Between snowmelt and planting time we often have a few weeks of dry cool weather. It is too cold to plant anything that is sensitive to frost, but root vegetables and especially onions can already be planted. These plants will not mind a bit of frost but will have a better start, before it is too dry to germinate.
Spinach, we actually plant in the fall, so it can grow during the cooler spring days. Planting spinach during dry spring does not give good results. Read more about growing overwintering spinach here.
Self-seeded plants also often do much better than planted seeds, so I actually plan to do a trial of planting all the cool weather crops in the fall to maybe get better results in sprouting. We will keep you posted.
To have better results it helps to have seedlings to transplant instead of planting seeds. Especially if you have no way to water the garden, transplants might be a real help. However, those seedlings also need water to get established. Still, we find that we often do have better results. See here a schedule for when to start things for transplants.
We try not water much during the whole growing season. We prefer to use mulch instead. However, in spring to get seeds germinated and plants established we do water the garden.
Our big garage roof gives us a lot of water during even a smallish rain. With a water pump and a hose that reaches to the farthest corner of our garden watering is not a huge task. Read more about watering the vegetable garden here.
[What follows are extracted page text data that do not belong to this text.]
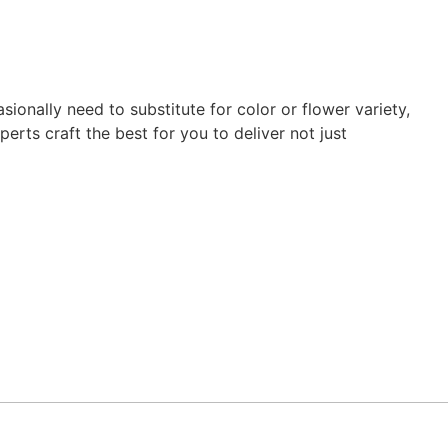
ionally need to substitute for color or flower variety,
erts craft the best for you to deliver not just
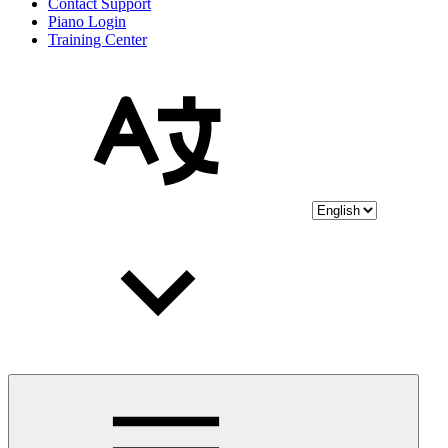
Contact Support
Piano Login
Training Center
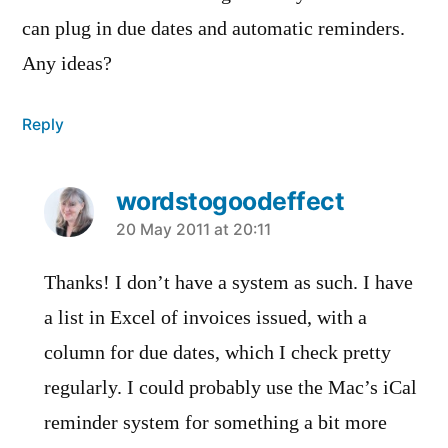
can plug in due dates and automatic reminders.
Any ideas?
Reply
wordstogoodeffect
says:
20 May 2011 at 20:11
Thanks! I don’t have a system as such. I have
a list in Excel of invoices issued, with a
column for due dates, which I check pretty
regularly. I could probably use the Mac’s iCal
reminder system for something a bit more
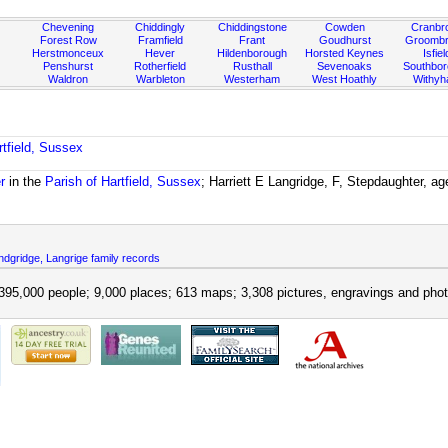
Chevening
Chiddingly
Chiddingstone
Cowden
Cranbr
Forest Row
Framfield
Frant
Goudhurst
Groombr
Herstmonceux
Hever
Hildenborough
Horsted Keynes
Isfiel
Penshurst
Rotherfield
Rusthall
Sevenoaks
Southbo
Waldron
Warbleton
Westerham
West Hoathly
Withy
rtfield, Sussex
r
in the
Parish of Hartfield, Sussex
; Harriett E Langridge, F, Stepdaughter, ag
dgridge, Langrige family records
395,000 people; 9,000 places; 613 maps; 3,308 pictures, engravings and phot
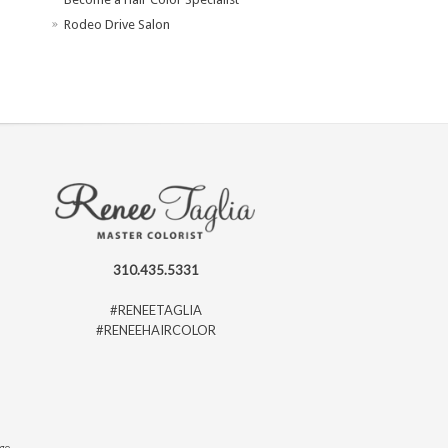
Rodeo Drive Salon
310.435.5331
#RENEETAGLIA
#RENEEHAIRCOLOR
ago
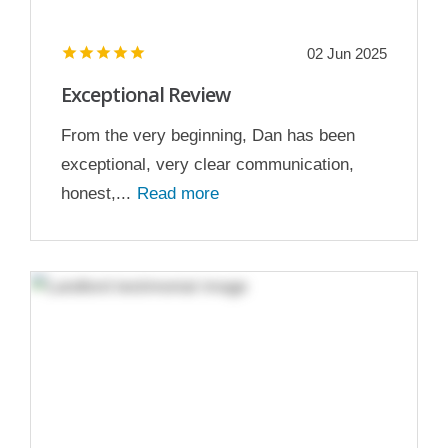
02 Jun 2025
Exceptional Review
From the very beginning, Dan has been
exceptional, very clear communication,
honest,...
Read more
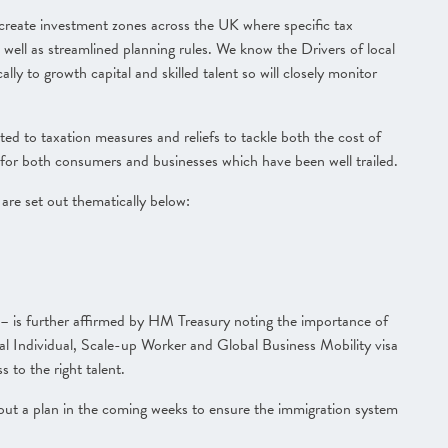
o create investment zones across the UK where specific tax
s well as streamlined planning rules.
We know the Drivers of local
lly to growth capital and skilled talent so will closely monitor
d to taxation measures and reliefs to tackle both the cost of
lls for both consumers and businesses
which have been well trailed.
 are set out thematically below:
 is further affirmed by HM Treasury noting the importance of
ial Individual, Scale-up Worker and Global Business Mobility visa
 to the right talent.
t out a plan in the coming weeks to ensure the immigration system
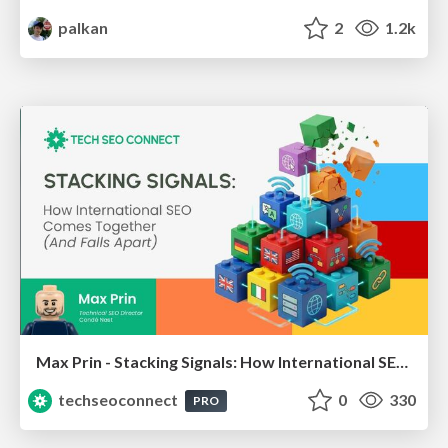
palkan
2
1.2k
Max Prin - Stacking Signals: How International SEO Comes Together (And Falls Apart)
techseoconnect
0
330
PRO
Bright sunshine all throughout a spring day is often too much for young seedlings. Use shade cloth or frost blanket to give the plants the needed protection from the sun. Frost blankets can also be left on not just for shading during the day, but also to give the plant some heat during cool spring nights, it’s a win-win.
Most of our garden is mulched with wood chips at all times. Mulch can not hold moisture that is not there, but it can keep the soil moist for longer. Young plants can be mulched soon after planting.
Don’t grow plants that can’t handle dryness
In our garden, we have stopped to grow broccoli. We grow some very early in the greenhouse but then when spring planting comes, broccoli is not on our list. These plants just go to seeds instead of forming a head for us. If you still want to grow them, you can, just water a lot.
We also seldom grow radish, again, you can but watering is a must. Otherwise, they will be small and taste bitter.
Carrots are also very difficult to start in dry soil, but we love them so much, that irrigating is worth it. Once they are up and growing, they do not need much attention any longer.